**Page-level text extractions**
"""

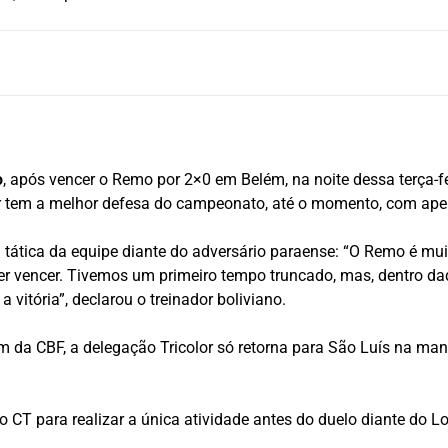
o
, após vencer o Remo por 2×0 em Belém, na noite dessa terça-fe
or tem a melhor defesa do campeonato, até o momento, com apen
ra tática da equipe diante do adversário paraense: “O Remo é m
 ser vencer. Tivemos um primeiro tempo truncado, mas, dentro d
vitória”, declarou o treinador boliviano.
em da CBF, a delegação Tricolor só retorna para São Luís na man
no CT para realizar a única atividade antes do duelo diante do L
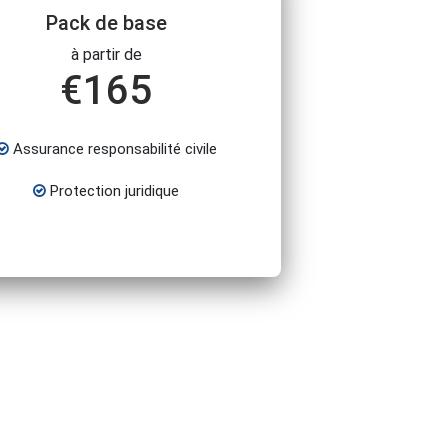
Pack de base
à partir de
€
165
Assurance responsabilité civile
Protection juridique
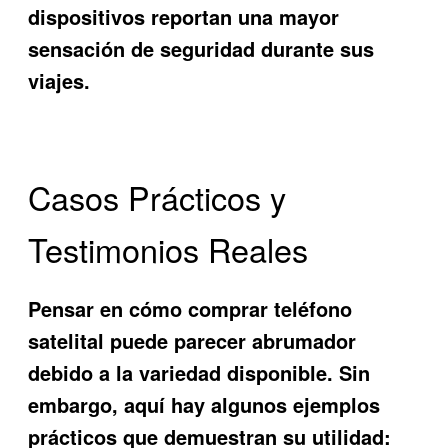
dispositivos reportan una mayor
sensación de seguridad durante sus
viajes.
Casos Prácticos y
Testimonios Reales
Pensar en cómo comprar teléfono
satelital puede parecer abrumador
debido a la variedad disponible. Sin
embargo, aquí hay algunos ejemplos
prácticos que demuestran su utilidad:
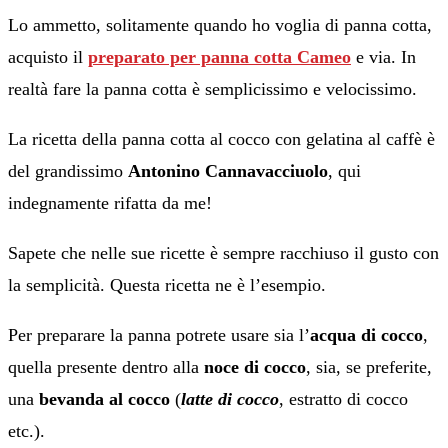
Lo ammetto, solitamente quando ho voglia di panna cotta,
acquisto il
preparato per panna cotta Cameo
e via. In
realtà fare la panna cotta è semplicissimo e velocissimo.
La ricetta della panna cotta al cocco con gelatina al caffè è
del grandissimo
Antonino Cannavacciuolo
, qui
indegnamente rifatta da me!
Sapete che nelle sue ricette è sempre racchiuso il gusto con
la semplicità. Questa ricetta ne è l’esempio.
Per preparare la panna potrete usare sia l’
acqua di cocco
,
quella presente dentro alla
noce di cocco
, sia, se preferite,
una
bevanda al cocco
(
latte di cocco
, estratto di cocco
etc.).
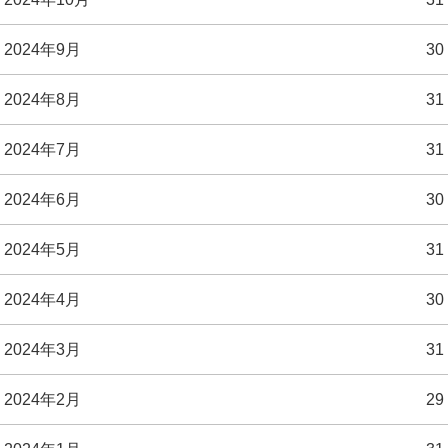
2024年9月
30
2024年8月
31
2024年7月
31
2024年6月
30
2024年5月
31
2024年4月
30
2024年3月
31
2024年2月
29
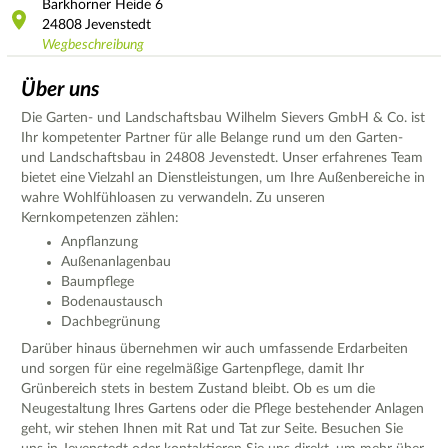
Barkhorner Heide
6
24808
Jevenstedt
Wegbeschreibung
Über uns
Die Garten- und Landschaftsbau Wilhelm Sievers GmbH & Co. ist
Ihr kompetenter Partner für alle Belange rund um den Garten-
und Landschaftsbau in 24808 Jevenstedt. Unser erfahrenes Team
bietet eine Vielzahl an Dienstleistungen, um Ihre Außenbereiche in
wahre Wohlfühloasen zu verwandeln. Zu unseren
Kernkompetenzen zählen:
Anpflanzung
Außenanlagenbau
Baumpflege
Bodenaustausch
Dachbegrünung
Darüber hinaus übernehmen wir auch umfassende Erdarbeiten
und sorgen für eine regelmäßige Gartenpflege, damit Ihr
Grünbereich stets in bestem Zustand bleibt. Ob es um die
Neugestaltung Ihres Gartens oder die Pflege bestehender Anlagen
geht, wir stehen Ihnen mit Rat und Tat zur Seite. Besuchen Sie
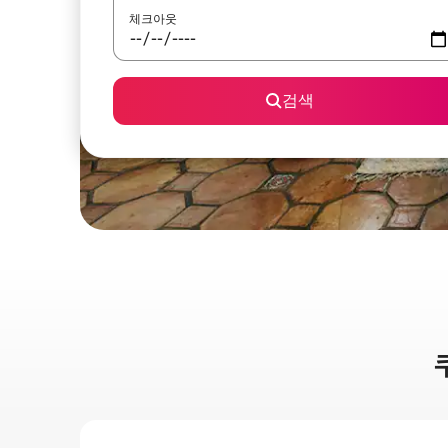
체크아웃
검색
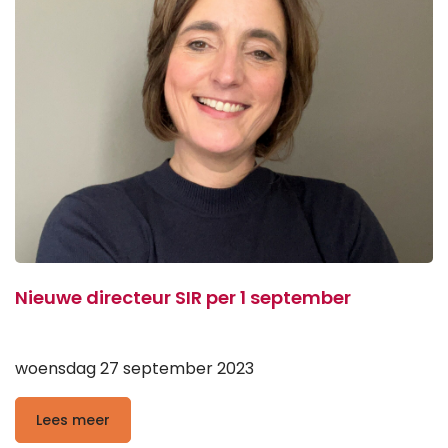
Nieuwe directeur SIR per 1 september
woensdag 27 september 2023
Lees meer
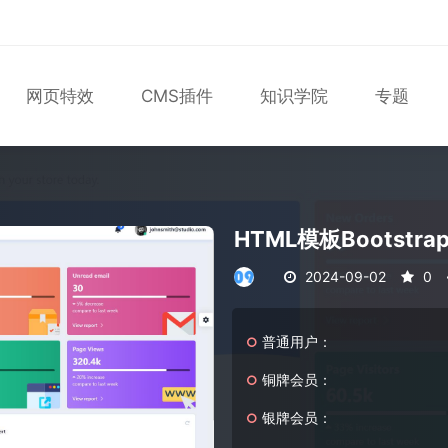
网页特效
CMS插件
知识学院
专题
表单
尼尔机械纪元
轮播
大理石
植物
知识库
版
马术
轮播图
HTML模板Bootstra
2024-09-02
0
普通用户：
铜牌会员：
银牌会员：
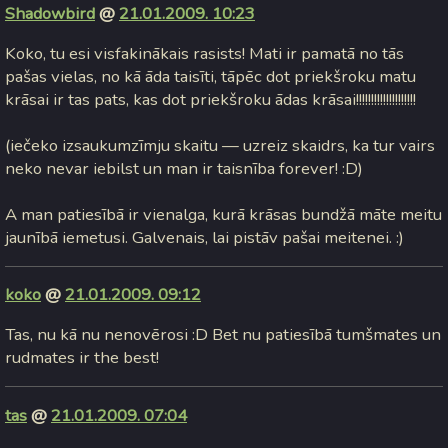
Shadowbird
@
21.01.2009. 10:23
Koko, tu esi visfakinākais rasists! Mati ir pamatā no tās
pašas vielas, no kā āda taisīti, tāpēc dot priekšroku matu
krāsai ir tas pats, kas dot priekšroku ādas krāsai!!!!!!!!!!!!!!!!!!!!
(iečeko izsaukumzīmju skaitu — uzreiz skaidrs, ka tur vairs
neko nevar iebilst un man ir taisnība forever! :D)
A man patiesībā ir vienalga, kurā krāsas bundžā māte meitu
jaunībā iemetusi. Galvenais, lai pistāv pašai meitenei. :)
koko
@
21.01.2009. 09:12
Tas, nu kā nu nenovērosi :D Bet nu patiesībā tumšmates un
rudmates ir the best!
tas
@
21.01.2009. 07:04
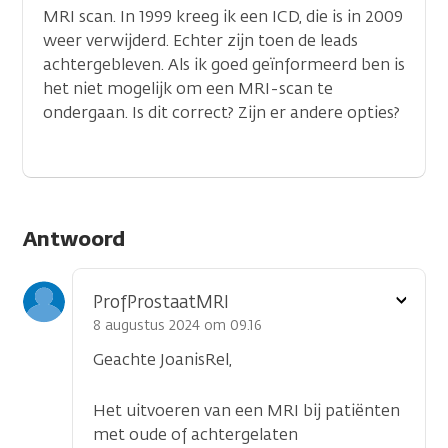
MRI scan. In 1999 kreeg ik een ICD, die is in 2009
weer verwijderd. Echter zijn toen de leads
achtergebleven. Als ik goed geïnformeerd ben is
het niet mogelijk om een MRI-scan te
ondergaan. Is dit correct? Zijn er andere opties?
Antwoord
Toon
ProfProstaatMRI
optie
8 augustus 2024 om 09.16
Geachte JoanisRel,
Het uitvoeren van een MRI bij patiënten
met oude of achtergelaten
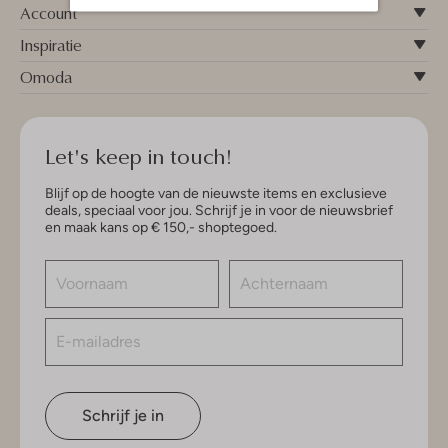
Account
Inspiratie
Omoda
Let's keep in touch!
Blijf op de hoogte van de nieuwste items en exclusieve
deals, speciaal voor jou. Schrijf je in voor de nieuwsbrief
en maak kans op € 150,- shoptegoed.
Schrijf je in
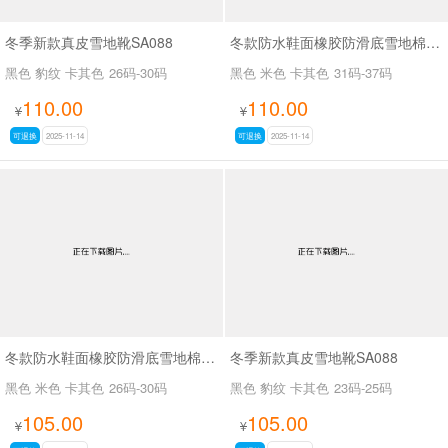
冬季新款真皮雪地靴SA088
冬款防水鞋面橡胶防滑底雪地棉SA111
黑色 豹纹 卡其色
26码-30码
黑色 米色 卡其色
31码-37码
110.00
110.00
¥
¥
可退换
2025-11-14
可退换
2025-11-14
冬款防水鞋面橡胶防滑底雪地棉SA111
冬季新款真皮雪地靴SA088
黑色 米色 卡其色
26码-30码
黑色 豹纹 卡其色
23码-25码
105.00
105.00
¥
¥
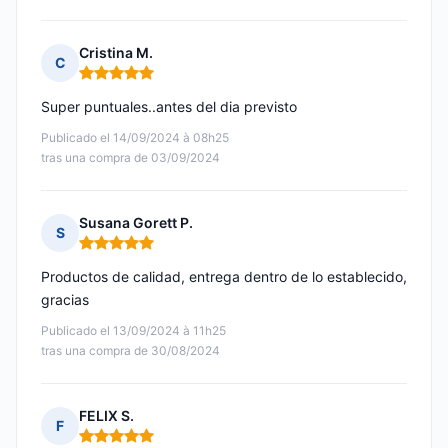
Cristina M.
C
Nota: 5 de 5
Super puntuales..antes del dia previsto
Publicado el 14/09/2024 à 08h25
tras una compra de 03/09/2024
Susana Gorett P.
S
Nota: 5 de 5
Productos de calidad, entrega dentro de lo establecido,
gracias
Publicado el 13/09/2024 à 11h25
tras una compra de 30/08/2024
FELIX S.
F
Nota: 5 de 5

"""

**EXERCISE**
Select every line of the records holding the string "eine".

**RESPONSE AREA**
bietet eine Vielzahl an Dienstleistungen, um Ihre Außenbereiche in
und sorgen für eine regelmäßige Gartenpflege, damit Ihr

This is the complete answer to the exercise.